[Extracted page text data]
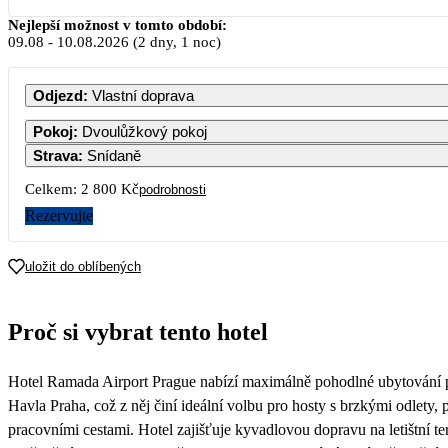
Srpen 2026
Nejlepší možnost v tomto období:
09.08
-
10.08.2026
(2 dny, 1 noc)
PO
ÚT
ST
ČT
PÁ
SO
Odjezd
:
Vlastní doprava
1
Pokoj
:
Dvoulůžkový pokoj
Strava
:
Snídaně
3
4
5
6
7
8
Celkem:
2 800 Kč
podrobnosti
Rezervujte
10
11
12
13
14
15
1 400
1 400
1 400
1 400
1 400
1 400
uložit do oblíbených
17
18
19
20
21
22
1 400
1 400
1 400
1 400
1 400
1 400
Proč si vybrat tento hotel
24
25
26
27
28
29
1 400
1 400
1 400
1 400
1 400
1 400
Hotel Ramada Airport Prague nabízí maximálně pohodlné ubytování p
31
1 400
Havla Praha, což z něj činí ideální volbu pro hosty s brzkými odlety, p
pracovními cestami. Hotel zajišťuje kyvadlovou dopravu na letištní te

* Goal of the exercise
Would you set down the entries exactly as given, minus their pictures?

* Completed exercise
Srpen 2026
Nejlepší možnost v tomto období:
09.08
-
10.08.2026
(2 dny, 1 noc)
PO
ÚT
ST
ČT
PÁ
SO
Odjezd
:
Vlastní doprava
1
Pokoj
:
Dvoulůžkový pokoj
Strava
:
Snídaně
3
4
5
6
7
8
Celkem:
2 800 Kč
podrobnosti
Rezervujte
10
11
12
13
14
15
1 400
1 400
1 400
1 400
1 400
1 400
uložit do oblíbených
17
18
19
20
21
22
1 400
1 400
1 400
1 400
1 400
1 400
Proč si vybrat tento hotel
24
25
26
27
28
29
1 400
1 400
1 400
1 400
1 400
1 400
Hotel Ramada Airport Prague nabízí maximálně pohodlné ubytování p
31
1 400
Havla Praha, což z něj činí ideální volbu pro hosty s brzkými odlety, p
pracovními cestami. Hotel zajišťuje kyvadlovou dopravu na letištní te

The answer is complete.